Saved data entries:
|---|
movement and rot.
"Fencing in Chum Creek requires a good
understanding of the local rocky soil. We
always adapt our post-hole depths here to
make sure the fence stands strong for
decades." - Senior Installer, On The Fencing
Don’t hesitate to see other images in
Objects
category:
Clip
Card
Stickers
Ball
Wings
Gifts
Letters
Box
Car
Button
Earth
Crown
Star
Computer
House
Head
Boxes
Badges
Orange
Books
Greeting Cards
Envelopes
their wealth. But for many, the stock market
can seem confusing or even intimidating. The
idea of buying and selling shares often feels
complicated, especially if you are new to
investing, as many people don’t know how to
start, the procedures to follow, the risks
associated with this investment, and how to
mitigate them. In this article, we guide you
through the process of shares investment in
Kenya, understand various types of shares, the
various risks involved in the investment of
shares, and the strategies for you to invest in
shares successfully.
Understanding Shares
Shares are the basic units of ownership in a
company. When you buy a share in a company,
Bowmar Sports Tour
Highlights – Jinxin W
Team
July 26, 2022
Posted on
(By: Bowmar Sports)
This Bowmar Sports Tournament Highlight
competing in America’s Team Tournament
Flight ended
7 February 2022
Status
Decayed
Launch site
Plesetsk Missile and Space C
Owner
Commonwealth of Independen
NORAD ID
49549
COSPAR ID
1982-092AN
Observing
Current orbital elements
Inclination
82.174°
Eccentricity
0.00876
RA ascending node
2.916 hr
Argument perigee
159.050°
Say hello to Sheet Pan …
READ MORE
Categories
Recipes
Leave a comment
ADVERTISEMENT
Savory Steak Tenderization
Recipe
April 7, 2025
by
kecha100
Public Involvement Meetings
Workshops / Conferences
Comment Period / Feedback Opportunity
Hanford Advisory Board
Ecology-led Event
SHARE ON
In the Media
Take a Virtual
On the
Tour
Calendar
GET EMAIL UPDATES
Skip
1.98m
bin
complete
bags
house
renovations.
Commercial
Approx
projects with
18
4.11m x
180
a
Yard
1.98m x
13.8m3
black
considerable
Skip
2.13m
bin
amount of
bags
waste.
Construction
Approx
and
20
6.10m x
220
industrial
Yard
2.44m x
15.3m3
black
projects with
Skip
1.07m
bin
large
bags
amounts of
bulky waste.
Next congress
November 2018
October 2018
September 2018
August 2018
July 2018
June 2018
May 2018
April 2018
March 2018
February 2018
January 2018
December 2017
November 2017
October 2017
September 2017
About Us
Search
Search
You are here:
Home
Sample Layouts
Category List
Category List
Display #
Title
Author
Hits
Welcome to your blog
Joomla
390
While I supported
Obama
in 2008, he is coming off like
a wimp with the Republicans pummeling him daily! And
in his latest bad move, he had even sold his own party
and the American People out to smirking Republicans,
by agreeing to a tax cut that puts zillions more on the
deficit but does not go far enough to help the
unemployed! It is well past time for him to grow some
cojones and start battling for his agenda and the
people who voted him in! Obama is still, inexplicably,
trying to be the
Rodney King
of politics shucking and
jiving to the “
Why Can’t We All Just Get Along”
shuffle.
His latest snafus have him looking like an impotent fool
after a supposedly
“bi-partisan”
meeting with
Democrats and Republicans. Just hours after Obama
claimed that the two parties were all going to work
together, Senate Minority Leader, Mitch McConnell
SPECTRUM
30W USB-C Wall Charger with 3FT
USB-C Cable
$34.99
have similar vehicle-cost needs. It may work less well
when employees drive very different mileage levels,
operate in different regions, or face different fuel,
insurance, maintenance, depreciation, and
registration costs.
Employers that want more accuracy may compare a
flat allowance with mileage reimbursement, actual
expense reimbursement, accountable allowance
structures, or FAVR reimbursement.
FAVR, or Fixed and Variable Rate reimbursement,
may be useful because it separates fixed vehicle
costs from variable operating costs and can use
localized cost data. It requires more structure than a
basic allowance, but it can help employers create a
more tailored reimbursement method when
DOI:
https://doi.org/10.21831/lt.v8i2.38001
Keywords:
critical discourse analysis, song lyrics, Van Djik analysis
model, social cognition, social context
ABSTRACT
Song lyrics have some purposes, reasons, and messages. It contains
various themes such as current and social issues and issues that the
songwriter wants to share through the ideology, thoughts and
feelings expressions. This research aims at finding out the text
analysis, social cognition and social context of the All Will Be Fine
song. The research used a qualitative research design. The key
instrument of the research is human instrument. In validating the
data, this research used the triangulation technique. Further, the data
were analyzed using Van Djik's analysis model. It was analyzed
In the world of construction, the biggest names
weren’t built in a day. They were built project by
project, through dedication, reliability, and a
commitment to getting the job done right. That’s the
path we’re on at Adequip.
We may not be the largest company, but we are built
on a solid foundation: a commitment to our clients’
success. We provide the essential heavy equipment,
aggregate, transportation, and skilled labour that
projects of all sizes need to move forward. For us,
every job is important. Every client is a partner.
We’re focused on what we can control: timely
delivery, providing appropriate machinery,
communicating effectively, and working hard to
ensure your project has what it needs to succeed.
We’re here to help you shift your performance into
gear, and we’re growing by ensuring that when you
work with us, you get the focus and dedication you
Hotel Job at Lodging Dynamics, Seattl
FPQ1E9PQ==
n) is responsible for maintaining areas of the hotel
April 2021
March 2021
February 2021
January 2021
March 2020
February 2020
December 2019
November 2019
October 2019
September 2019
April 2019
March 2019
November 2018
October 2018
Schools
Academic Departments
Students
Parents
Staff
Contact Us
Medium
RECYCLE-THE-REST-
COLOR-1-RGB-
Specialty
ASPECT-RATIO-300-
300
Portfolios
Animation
|---|
■ **What is required**
List each line of the entries that holds the string "social".

■ **Output of the exercise**
model, social cognition, social context
various themes such as current and social issues and issues that the
analysis, social cognition and social context of the All Will Be Fine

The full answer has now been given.